Sludge settles in the clarifier. We remove daily. Some portion of it is sent back into the aeration tank as recycled activated sludge (RAS) as per requirement to maintain the MLSS or F:M ratio therein. This leaves the remaining portion of which we have to take care of. This is a wasted activated sludge (WAS). Before this wasted sludge enters into the environment for further disposal, it has to be made amenable for handling. Dewatering is to be made atleast to an extent that a spadable cake is formed. A number of modern gadgets are available for this purpose. For a small or medium size ETP, however the dewatering is done by placing the sludge on sand. Water bound with solids percolated through the layered sand drying bed SDB. The separated water is called as sludge liquor and is high in BOD and sometimes high in the nutrient Nitrogen and Phosphorus. It therefore cannot be sent outside. The sludge liquor should be sent back for treatment in ETP.

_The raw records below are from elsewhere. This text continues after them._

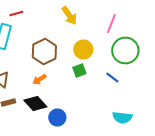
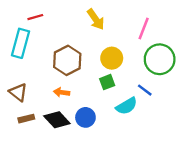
orange arrow: (39, 80) -> (62, 92), turned 40
blue circle: (57, 118) -> (85, 117), moved
cyan semicircle: (122, 118) -> (127, 106), moved, turned -36

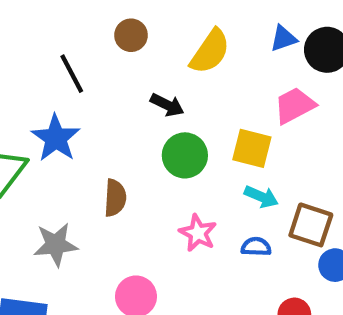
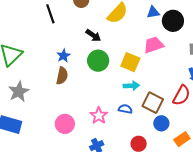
blue star: (56, 138) -> (63, 56), moved, size x0.6
cyan arrow: (261, 197) -> (131, 86), turned -35
pink star: (198, 233) -> (99, 116), moved
gray star: (56, 245) -> (19, 92), moved, turned -30

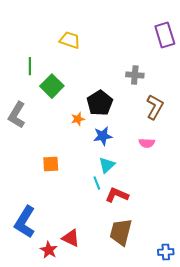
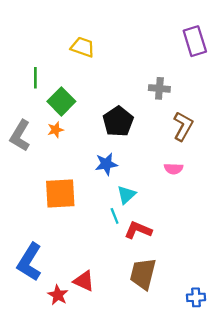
orange star: (78, 119) -> (55, 130), moved
blue star: (103, 136) -> (106, 164), moved
orange square: (51, 164) -> (60, 194), size x1.6

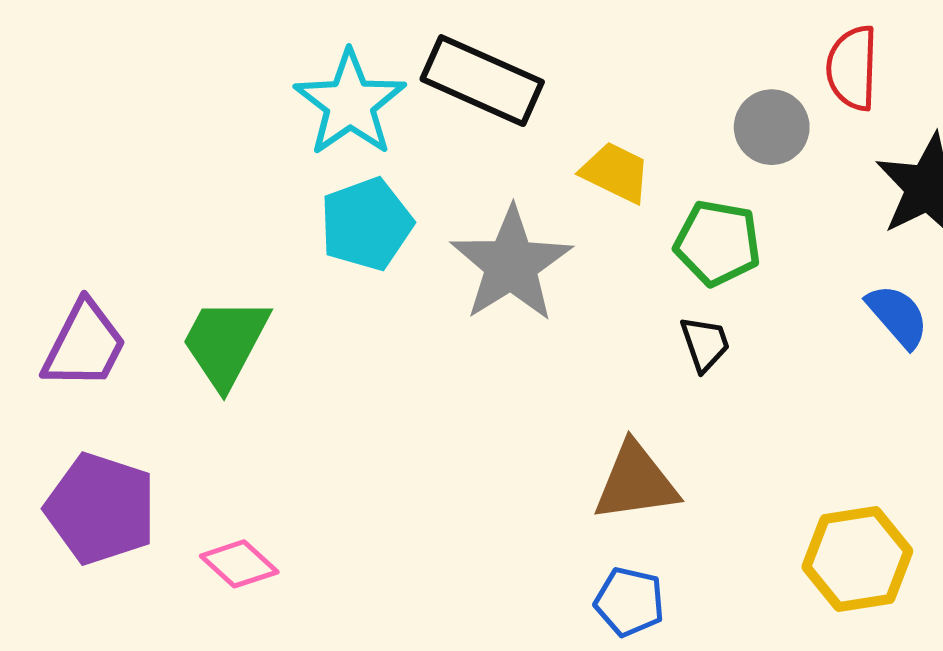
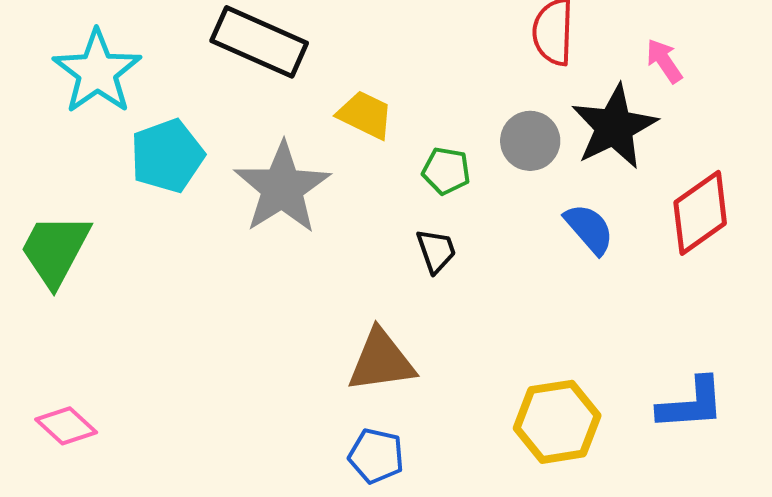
cyan star: (350, 103) -> (97, 72), moved
gray circle: (772, 127) -> (530, 141), moved
green pentagon: (718, 243) -> (446, 171), size x0.7

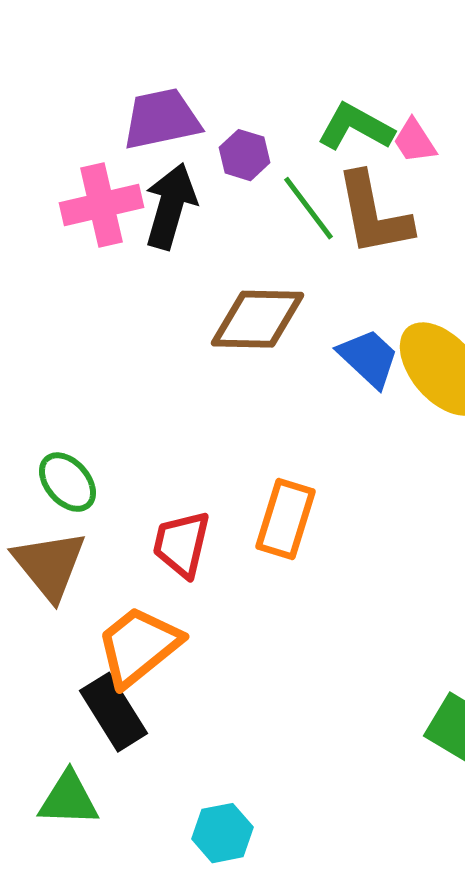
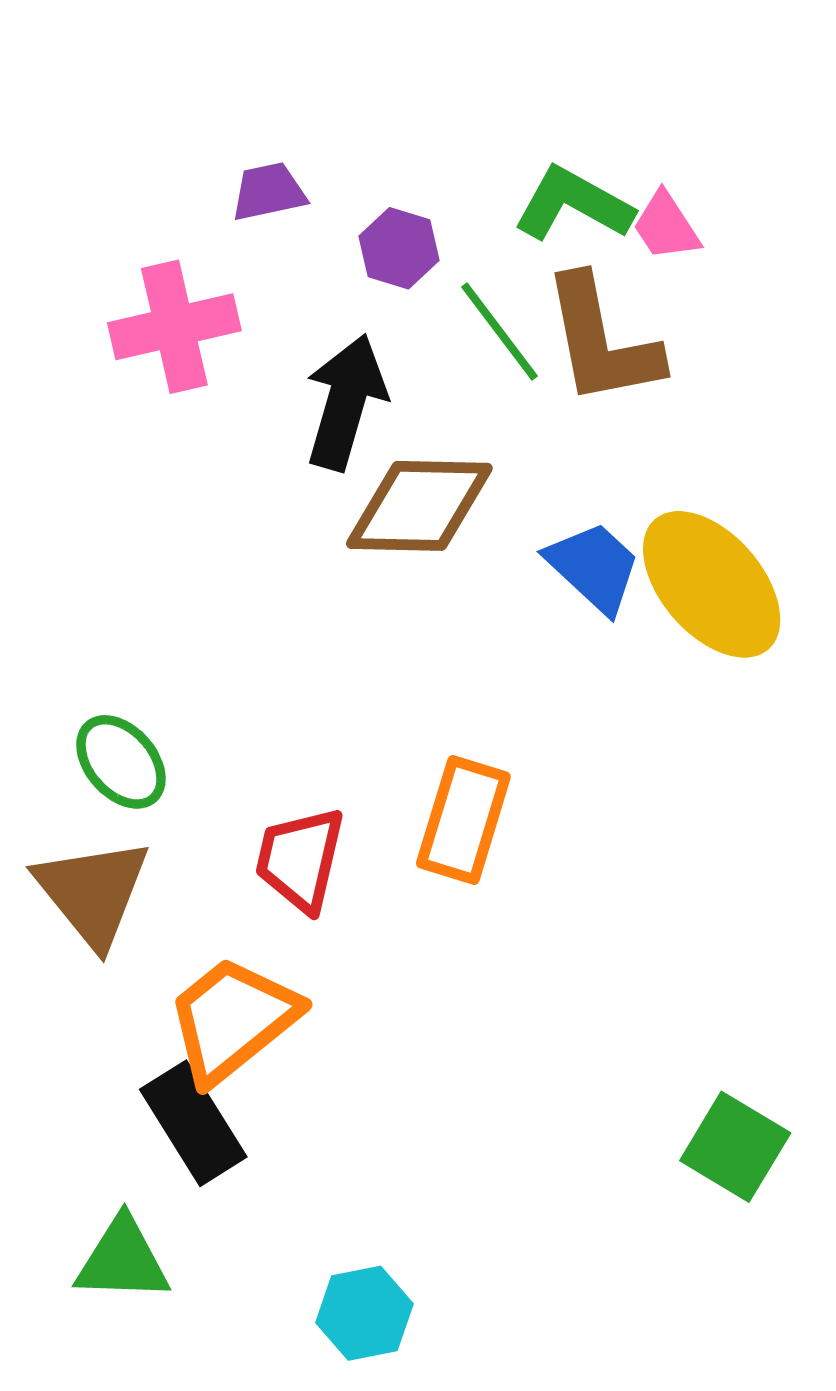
purple trapezoid: (162, 119) -> (269, 192), size x0.6
black arrow: (170, 206) -> (346, 402), moved

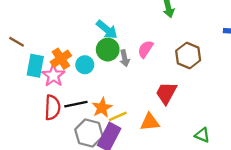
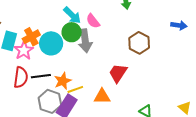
pink semicircle: (145, 49) -> (93, 21), moved, turned -77
gray arrow: (125, 58) -> (85, 41), size x1.6
cyan circle: (85, 65) -> (51, 43), size x1.5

In the final, the treated effluent send to the common effluent treatment plant (CETP) or used for irrigation within factory premises. But the pollution parameters as assigned by pollution control board should be within limits.
 Wastewater treatment has a number of benefits. For example, wastewater treatment ensures that the environment is kept clean, there is no water pollution, makes use of the most important natural resource; water, the treated water can be used for cooling machines in factories and industries, prevents the outbreak of waterborne diseases and most importantly, it ensures that there is adequate water for other purposes like irrigation.